Published: 2019-12-31 11:18
Last Updated: 2019-12-31 12:51
The Leviathan natural gas field began operating this morning after receiving the final approval from the Israeli occupation's Ministry of Environmental Protection on Monday night, Reuters reported.
Israel’s largest energy project started production on Tuesday, paving the way for multi-billion dollar natural gas export deals with Egypt and Jordan to begin in the coming weeks.
Noble Energy and Israel’s Delek Drilling and Ratio Oil announced that operations had commenced, effectively doubling the amount of Israeli-produced gas. The partners invested about $3.6 billion to develop Leviathan.
A portion of this field's gas will later be exported to Jordan and Egypt via pipelines.

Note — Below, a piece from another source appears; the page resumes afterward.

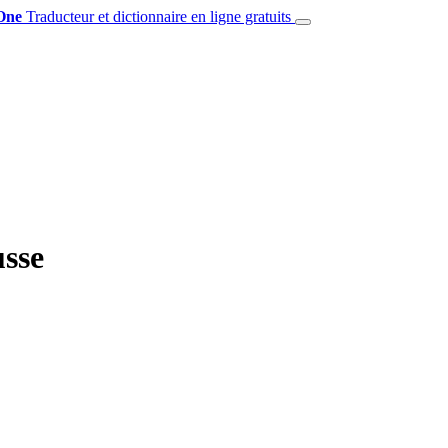
One
Traducteur et dictionnaire en ligne gratuits
usse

The Leviathan gas field is located 130 kilometers west of the port city of Haifa, and at a depth of 1,700 meters.
Last week, the Israeli occupation’s Environmental Protection Ministry temporarily postponed the start of production at the offshore Leviathan gas field and the project’s partners said they were working with the ministry to bring the field online within a few days.
Leviathan was supposed to begin operations On December 24, but the ministry, which monitors emissions from the project, said at the last minute it needed to receive extra data from the energy companies running the field.
The Jordan National Electricity Company had signed a gas agreement with the US Noble Energy for the transfer of Israeli gas from Leviathan natural gas field, where the gas is scheduled to be exported to Jordan at the beginning of 2020 despite the popular and parliamentary protests against normalization with the occupying entity in refusal of the Jordan-Israel gas agreement.